=== Begin Enclosure ===
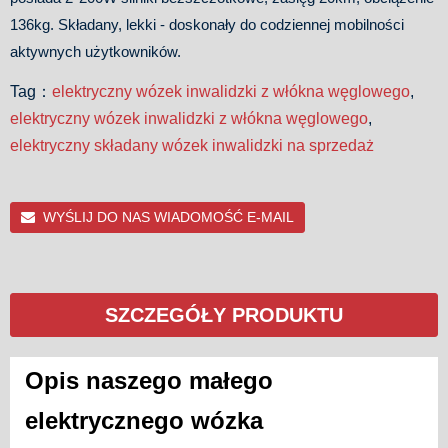
136kg. Składany, lekki - doskonały do codziennej mobilności
aktywnych użytkowników.
Tag：
elektryczny wózek inwalidzki z włókna węglowego
,
elektryczny wózek inwalidzki z włókna węglowego
,
elektryczny składany wózek inwalidzki na sprzedaż
WYŚLIJ DO NAS WIADOMOŚĆ E-MAIL
SZCZEGÓŁY PRODUKTU
Opis naszego małego
elektrycznego wózka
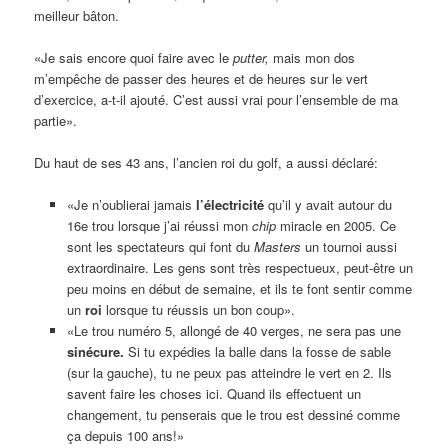
meilleur bâton.
«Je sais encore quoi faire avec le
putter,
mais mon dos
m’empêche de passer des heures et de heures sur le vert
d’exercice, a-t-il ajouté. C’est aussi vrai pour l’ensemble de ma
partie».
Du haut de ses 43 ans, l’ancien roi du golf, a aussi déclaré:
«Je n’oublierai jamais
l’électricité
qu’il y avait autour du
16e trou lorsque j’ai réussi mon
chip
miracle en 2005. Ce
sont les spectateurs qui font du
Masters
un tournoi aussi
extraordinaire. Les gens sont très respectueux, peut-être un
peu moins en début de semaine, et ils te font sentir comme
un
roi
lorsque tu réussis un bon coup».
«Le trou numéro 5, allongé de 40 verges, ne sera pas une
sinécure.
Si tu expédies la balle dans la fosse de sable
(sur la gauche), tu ne peux pas atteindre le vert en 2. Ils
savent faire les choses ici. Quand ils effectuent un
changement, tu penserais que le trou est dessiné comme
ça depuis 100 ans!»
=== End Enclosure ===
### What is required
Only the pictures are to be dropped; return everything else in the listing exactly.

### Exercise solution
136kg. Składany, lekki - doskonały do codziennej mobilności
aktywnych użytkowników.
Tag：
elektryczny wózek inwalidzki z włókna węglowego
,
elektryczny wózek inwalidzki z włókna węglowego
,
elektryczny składany wózek inwalidzki na sprzedaż
WYŚLIJ DO NAS WIADOMOŚĆ E-MAIL
SZCZEGÓŁY PRODUKTU
Opis naszego małego
elektrycznego wózka
meilleur bâton.
«Je sais encore quoi faire avec le
putter,
mais mon dos
m’empêche de passer des heures et de heures sur le vert
d’exercice, a-t-il ajouté. C’est aussi vrai pour l’ensemble de ma
partie».
Du haut de ses 43 ans, l’ancien roi du golf, a aussi déclaré:
«Je n’oublierai jamais
l’électricité
qu’il y avait autour du
16e trou lorsque j’ai réussi mon
chip
miracle en 2005. Ce
sont les spectateurs qui font du
Masters
un tournoi aussi
extraordinaire. Les gens sont très respectueux, peut-être un
peu moins en début de semaine, et ils te font sentir comme
un
roi
lorsque tu réussis un bon coup».
«Le trou numéro 5, allongé de 40 verges, ne sera pas une
sinécure.
Si tu expédies la balle dans la fosse de sable
(sur la gauche), tu ne peux pas atteindre le vert en 2. Ils
savent faire les choses ici. Quand ils effectuent un
changement, tu penserais que le trou est dessiné comme
ça depuis 100 ans!»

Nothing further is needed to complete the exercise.